The videos had already garnered quite a bit of attention in the last few months, as its main channel’s nearly 4,000 subscribers and log-truck-driving episode’s 370,000-plus collective views can attest.


But they received considerably more exposure last week when Manley made two TV appearances highlighting the series, which educates students on career paths that don’t require a college education.


First, on Monday, Sept. 13, “Manley Jobs” was showcased on Eugene’s KEZI-TV, and the station’s website ran a short piece, “Sweet Home Teacher Hosts Web Series to Promote Skilled Jobs.” (Both elements are viewable here: bit.ly/3hIAfTK.)


The spotlight shone even brighter three mornings later, on Thursday, Sept. 16, when the Fox News program “Fox & Friends” ran a nearly five-minute segment that brought awareness of the series to a national audience. (See that feature here: bit.ly/3tZCxTd.)

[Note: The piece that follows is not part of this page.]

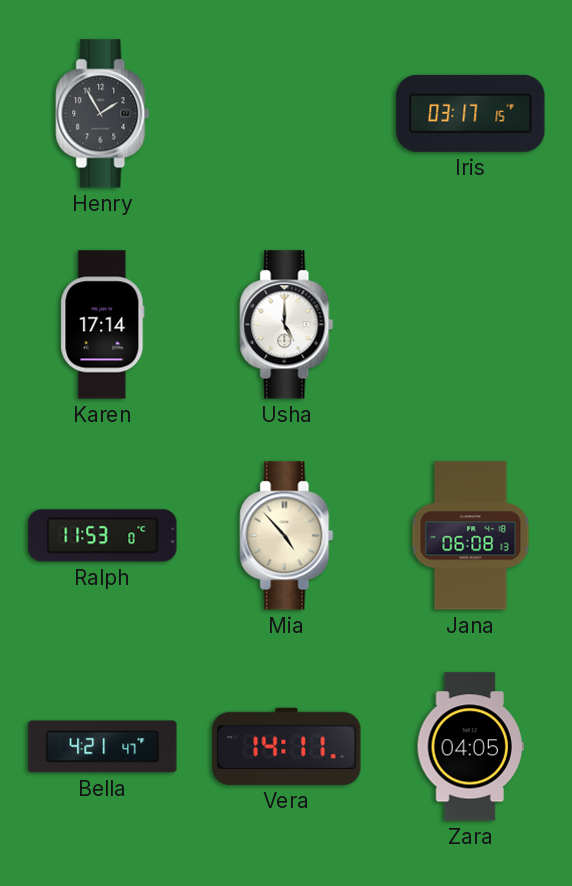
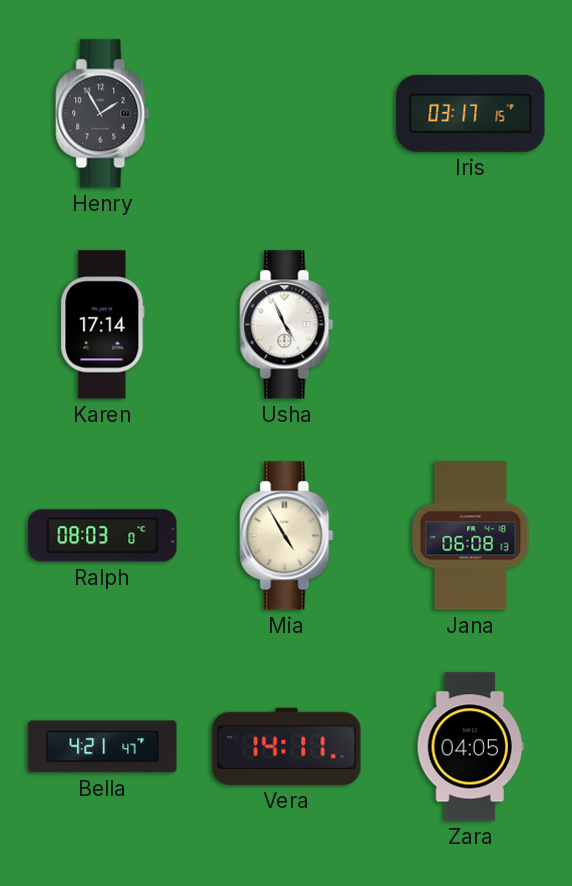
Usha: 5:00 -> 4:56
Ralph: 11:53 -> 08:03
Mia: 4:53 -> 4:55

The spot featured a few minor blunders. Interviewer and co-host Ainsley Earhardt at one point introduced Manley as an elementary school teacher.

Later, she placed Sweet Home High School in Portland. Still, Manley said, the interview overall was “really good.”


“We watched it yesterday in class. The students chuckled at some of the errors. Some of them said they would have corrected [Earhardt]. I was like, ‘Nah, you wouldn’t have,'” he said with a laugh.

“It was a lot of fun and really different,” Manley said of the interview. “I’m not used to doing live TV. You don’t see the person that you’re talking to. You just hear their voice and you’re staring at a camera. It’s tough that way.”


Fox News had sent a car for Manley, who went up to Portland for the interview at 2:30 a.m.


“We went to one of the buildings downtown where someone has a little studio set up in a business apartment,” he recalled. “You walk in, and they hook you up with a mic.”


Introducing “Manley Jobs” on the broadcast, Earhardt said, “A generation of American men have reportedly given up on higher learning,” citing a Sept. 6 Wall Street Journal article (“A Generation of American Men Give Up College”) that claimed “U.S. colleges and universities had 1.5 million fewer students compared with five years ago.”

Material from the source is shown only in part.